Tribune Business Editor

nhartnell@tribunemedia.net

The Government’s unfunded multi-billion dollar pension liabilities, projected to hit $3.7bn by 2030, were yesterday branded “a big time bomb waiting to go off”.

Robert Myers, the Organisation for Responsible Governance’s (ORG) principal, told Tribune Business that unfunded civil service pensions were threatening to send The Bahamas “bankrupt” unless swift corrective action was taken.

He spoke out after the International Monetary Fund (IMF), in its full Article IV report on The Bahamas, again warned that the current system - where civil servants contribute nothing to funding their retirement - is “unsustainable”.

The Washington DC-based Fund again listed civil service pensions, together with the public sector’s wage bill and loss-making state-owned enterprises (SOEs), as three key reforms that the Government must target if it is to reverse The Bahamas’ fiscal decline.

“The civil servants’ pension system is unsustainable,” the IMF warned. “Government employees draw pensions at retirement without contributing to the system while employed.

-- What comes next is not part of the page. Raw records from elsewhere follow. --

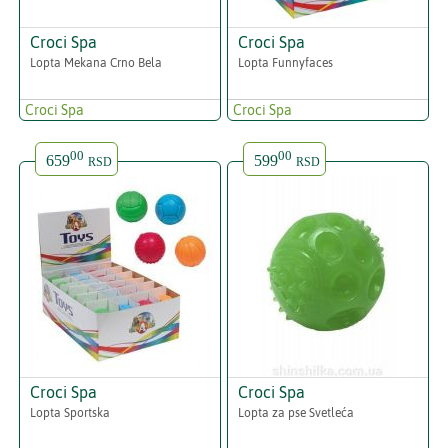
Croci Spa
Croci Spa
Lopta Mekana Crno Bela
Lopta Funnyfaces
Croci Spa
Croci Spa
00
00
659
599
RSD
RSD
Croci Spa
Croci Spa
Lopta Sportska
Lopta za pse Svetleća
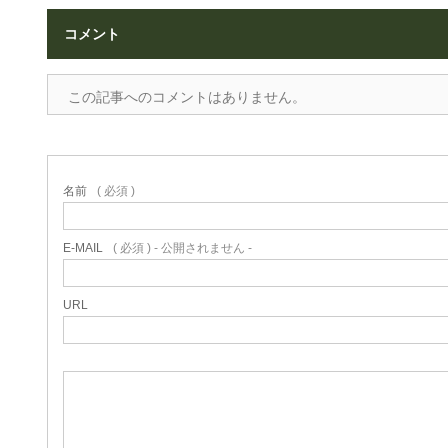
コメント
この記事へのコメントはありません。
名前
( 必須 )
E-MAIL
( 必須 ) - 公開されません -
URL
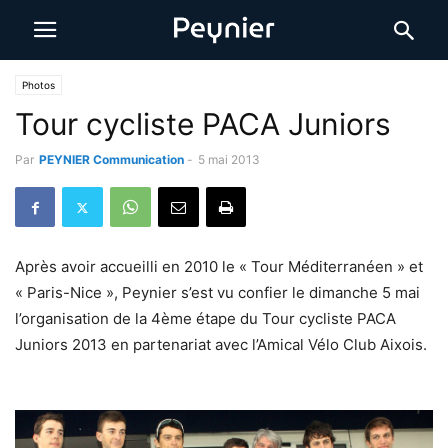
Photos
Tour cycliste PACA Juniors
Par
PEYNIER Communication
-
5 mai 2013
Après avoir accueilli en 2010 le « Tour Méditerranéen » et
« Paris-Nice », Peynier s’est vu confier le dimanche 5 mai
l’organisation de la 4ème étape du Tour cycliste PACA
Juniors 2013 en partenariat avec l’Amical Vélo Club Aixois.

“Staff analysis in the 2016 Article IV Staff report noted that accrued government pension liabilities totaled B$1.5bn in 2012, and would rise to B$3.7bn by 2030 as the population ages.”

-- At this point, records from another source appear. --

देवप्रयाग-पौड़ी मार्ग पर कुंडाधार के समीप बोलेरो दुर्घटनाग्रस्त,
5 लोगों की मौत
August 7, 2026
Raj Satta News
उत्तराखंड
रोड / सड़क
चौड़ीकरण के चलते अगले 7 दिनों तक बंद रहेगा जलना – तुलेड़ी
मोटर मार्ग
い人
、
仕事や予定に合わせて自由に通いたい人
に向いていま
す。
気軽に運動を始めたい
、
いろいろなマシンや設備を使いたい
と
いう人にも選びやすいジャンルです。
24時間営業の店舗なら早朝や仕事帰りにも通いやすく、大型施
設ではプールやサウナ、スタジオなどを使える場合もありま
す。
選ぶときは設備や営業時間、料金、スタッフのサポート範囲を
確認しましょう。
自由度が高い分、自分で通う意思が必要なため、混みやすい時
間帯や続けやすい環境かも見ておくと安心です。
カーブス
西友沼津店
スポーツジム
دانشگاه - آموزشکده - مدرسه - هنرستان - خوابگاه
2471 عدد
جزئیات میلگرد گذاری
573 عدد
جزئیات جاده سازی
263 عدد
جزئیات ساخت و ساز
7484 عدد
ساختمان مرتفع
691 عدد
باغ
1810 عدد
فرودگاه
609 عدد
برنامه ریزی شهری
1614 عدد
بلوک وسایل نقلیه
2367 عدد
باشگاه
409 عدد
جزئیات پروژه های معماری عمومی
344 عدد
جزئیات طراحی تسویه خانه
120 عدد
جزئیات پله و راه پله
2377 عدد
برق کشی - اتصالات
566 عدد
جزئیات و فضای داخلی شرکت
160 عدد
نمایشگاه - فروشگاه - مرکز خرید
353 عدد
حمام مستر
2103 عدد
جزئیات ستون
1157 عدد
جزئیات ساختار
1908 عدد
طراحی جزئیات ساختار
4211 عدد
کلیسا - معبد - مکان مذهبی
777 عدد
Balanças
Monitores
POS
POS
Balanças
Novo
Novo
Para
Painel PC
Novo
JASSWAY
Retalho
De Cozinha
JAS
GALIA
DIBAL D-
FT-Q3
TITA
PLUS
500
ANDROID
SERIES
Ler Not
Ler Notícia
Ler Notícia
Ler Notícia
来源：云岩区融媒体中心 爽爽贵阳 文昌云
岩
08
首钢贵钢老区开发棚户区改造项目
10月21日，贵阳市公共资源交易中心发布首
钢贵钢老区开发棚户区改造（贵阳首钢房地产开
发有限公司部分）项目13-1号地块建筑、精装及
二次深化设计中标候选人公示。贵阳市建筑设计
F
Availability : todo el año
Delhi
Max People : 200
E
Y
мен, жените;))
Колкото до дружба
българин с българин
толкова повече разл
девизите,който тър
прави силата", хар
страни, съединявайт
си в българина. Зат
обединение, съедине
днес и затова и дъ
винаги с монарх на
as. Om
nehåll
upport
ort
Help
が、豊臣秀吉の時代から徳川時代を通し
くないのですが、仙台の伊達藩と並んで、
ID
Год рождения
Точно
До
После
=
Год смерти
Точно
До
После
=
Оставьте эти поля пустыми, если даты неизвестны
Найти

The IMF called for reforms that involve “moving to a contributory regime in the near term, and to a defined-contribution scheme in the medium-term”. This would require civil servants to contribute a portion of their salary to funding their retirement, rather than having this financed 100 per cent by the taxpayer through the Budget - as is done currently.

Mr Myers yesterday described these unfunded pension liabilities as the Bahamas’ “single biggest problem” alongside energy costs, the near-$8 billion national debt and $300 million-plus annual deficits, and accused successive administrations of “ignoring” the looming problem.

“That’s going to be a big time bomb waiting to go off,” the ORG principal told Tribune Business of the civil service pensions. “That’s a big issue that they just keep ignoring. The pension liabilities, outside of debt reduction and deficit reduction, it’s the single biggest problem we have.

“It’ll make the losses incurred by Bahamasair pale in comparison, or any of the others. You could take ZNS and all the others, add them together, and the [pension] liabilities would still be significantly bigger. If you look at those numbers, it’s tantamount to telling you that if you don’t deal with it you’re going to go bankrupt.”

The Government has known of its growing pension crisis for some time, but successive administrations have neglected to take any corrective action, instead preferring to ‘kick the can down the road’.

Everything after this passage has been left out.